Uniqueness of the Judaism that enabled it to flourish for centuries of persecution and exile is in the ability of religion and nation to adapt and change.
The Jewish art was influenced by different cultures. The forced migration had created an amazing diversity of the forms of art, which are nevertheless typically Jewish.
A significant part of extant Jewish art preserved in the forms of religious objects and jewelry. The Jewish law, customs and traditions make every Jew to follow certain ceremonies in the everyday life and on holidays. These ceremonies are performed using objects that are functional and decorative at the same time.
The predominance of the value of the ceremonial art over the aesthetic art originates from the Bible. The second commandment states:” You shall not make for yourself an image in the form of anything in heaven above or on the earth beneath or in the waters below:” (Exodus 20:4).
But there are contradictions in the Bible. In the Book of Exodus, God gives Moses the specific instructions of the Ark of the Covenant which should be built: “And make two cherubim out of hammered gold at the ends of the cover” (Exodus 25:18).
And later, God says to Moses: “See, I have chosen Bezalel son of Uri, the son of Hur, of the tribe of Judah, and I have filled him with the Spirit of God, with wisdom, with understanding, with knowledge and with all kinds of skills— to make artistic designs for work in gold, silver and bronze, to cut and set stones, to work in wood, and to engage in all kinds of crafts”.(Exodus 31:2-5)

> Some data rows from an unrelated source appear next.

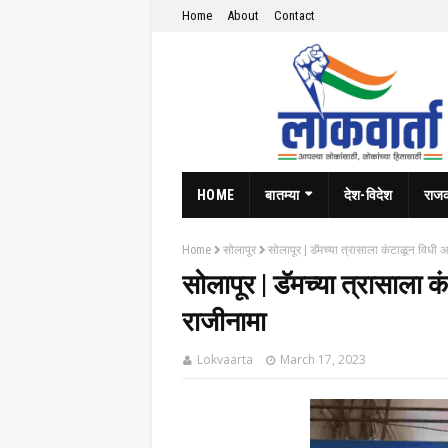
Home
About
Contact
HOME
बातम्या
देश-विदेश
राज
Home
सोलापूर
सोलापूर | डॅमच्या त्रासाला कंटाळून विधी 
सोलापूर | डॅमच्या त्रासाला क
राजीनामा
Lokvaarta
March 17, 2023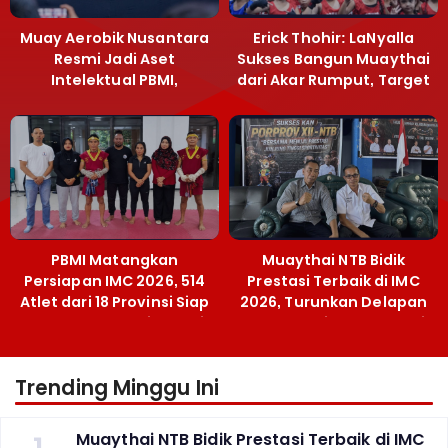
Muay Aerobik Nusantara
Erick Thohir: LaNyalla
Resmi Jadi Aset
Sukses Bangun Muaythai
Intelektual PBMI,
dari Akar Rumput, Target
Menpora Sebut
Emas SEA Games
Terobosan Bangun
Grassroots
PBMI Matangkan
Muaythai NTB Bidik
Persiapan IMC 2026, 514
Prestasi Terbaik di IMC
Atlet dari 18 Provinsi Siap
2026, Turunkan Delapan
Berlaga Besok di Bekasi
Atlet ke Kejurnas Bekasi
Trending Minggu Ini
1
Muaythai NTB Bidik Prestasi Terbaik di IMC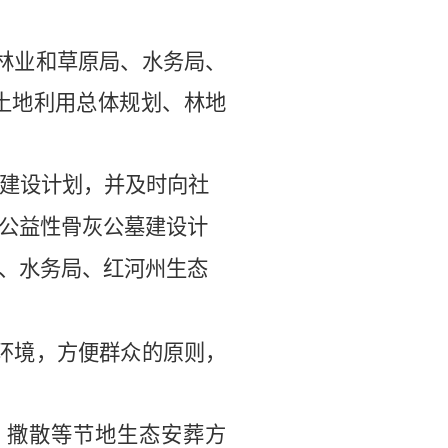
林
业和草原
局、
水务局
、
土地利用总体规划、林地
建设计划，并及时向社
公益性
骨灰公墓
建设计
、
水务局
、
红河州生态
环境，方便群众的原则，
、撒散等节地生态安葬方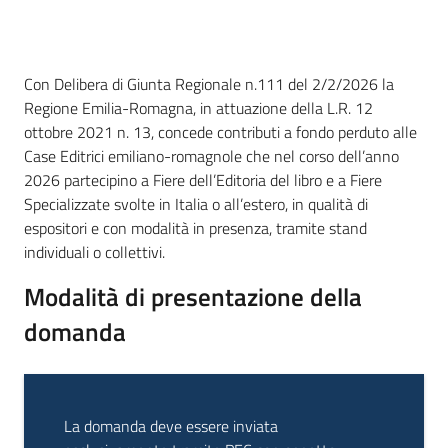
Descrizione
Con Delibera di Giunta Regionale n.111 del 2/2/2026 la
Regione Emilia-Romagna, in attuazione della L.R. 12
ottobre 2021 n. 13, concede contributi a fondo perduto alle
Case Editrici emiliano-romagnole che nel corso dell’anno
2026 partecipino a Fiere dell’Editoria del libro e a Fiere
Specializzate svolte in Italia o all’estero, in qualità di
espositori e con modalità in presenza, tramite stand
individuali o collettivi.
Modalità di presentazione della
domanda
La domanda deve essere inviata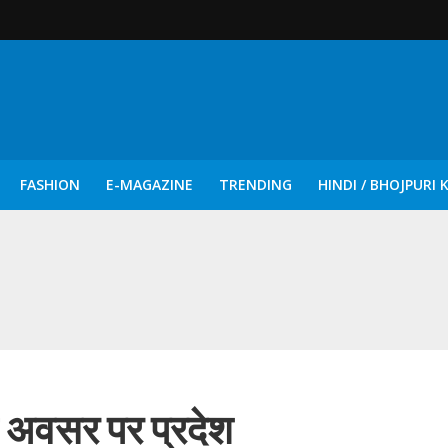
FASHION
E-MAGAZINE
TRENDING
HINDI / BHOJPURI 
दिन नुक्कड़ एवं रंगमंचीय नाटकों ने दिया सामाजिक सरोकारों का सशक्त संदेश
अवसर पर प्रदेश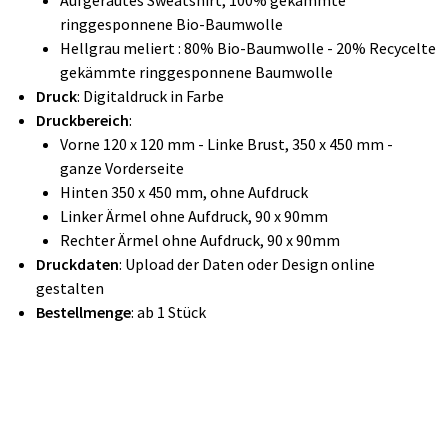
Aufgerautes Sweatshirt, 100% gekämmte
ringgesponnene Bio-Baumwolle
Hellgrau meliert : 80% Bio-Baumwolle - 20% Recycelte
gekämmte ringgesponnene Baumwolle
Druck
: Digitaldruck in Farbe
Druckbereich
:
Vorne 120 x 120 mm - Linke Brust, 350 x 450 mm -
ganze Vorderseite
Hinten 350 x 450 mm, ohne Aufdruck
Linker Ärmel ohne Aufdruck, 90 x 90mm
Rechter Ärmel ohne Aufdruck, 90 x 90mm
Druckdaten
: Upload der Daten oder Design online
gestalten
Bestellmenge
: ab 1 Stück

In the Ezekiel’s narrative about the restoration of the Temple, the wood trim was decorated with: “cherubim and palm trees, a palm tree between cherub and cherub. Each cherub had two faces, so that the face of a man was toward a palm tree on one side, and the face of a young lion toward a palm tree on the other side; thus it was made throughout the temple all around.” (Ezekiel 41:18-19)
Until the 30s of the last century it was believed that the Jews never depicted human figures in their art. This notion was dispelled with the discovery of amazinf frescoes in the III century synagogue at Dura-Europos in Iraq. This discovery had led to a reassessment of the very concept of the Jewish art. On the well preserved frescoes numerous scenes from the Bible are depicted.
Other images and mosaics were discovered in addition to the Dura-Europos frescoes. Many of them were found in the synagogues of Palestine and its environs. The ancient buildings were decorated with different Jewish symbols, such as Menorah, lulav (a willow branch), etrog (citrus fruit) – supplies of the Sukkot festival. Also were found images of the lions of Judah and the shofar – a ram’s horn used as a religious musical instrument.
Depicting people on the subjects of art could be explained by the next line of the second commandment: “You shall not bow down to them or worship them” (Exodus 20:5). This means that not all the images of creatures are prohibited, but only those which are made for the sake of idolatry.
There are many Hebrew manuscripts with color illustrations that were created by Jewish artists in the Middle Ages. These illustrations appear in the Bibles, in Hagadot(texts for the Seder on Passover), Esther Scrolls and Ketubot(marriage contracts).
In some works Jewish artists depicted people, but without faces, or portrayed from the back.
In Islamic countries, Jews avoided portraying people for longer than in other places of the Diaspora. This was due to the iconoclasm inherent in Islam. Drawings in the manuscripts and ritual utensils were mostly decorated with abstract patterns of vines and flowers.
Jewish artists continuously interpret the styles and trends of many cultures, developing their own unique art. At the beginning of the twentieth century there was a huge rise in the work of Jewish artists because the Jews of Eastern Europe were finally able to leave the ghetto and get in touch with live art theory.
Undoubtedly, a review of Jewish art is a review of the world of art through the eyes of the Jews.
The Jewish art, centuries old, provides an excellent opportunity to look into the culture of various ages, as well as to enter the world of exclusively Jewish traditions, rituals, holidays and ideals.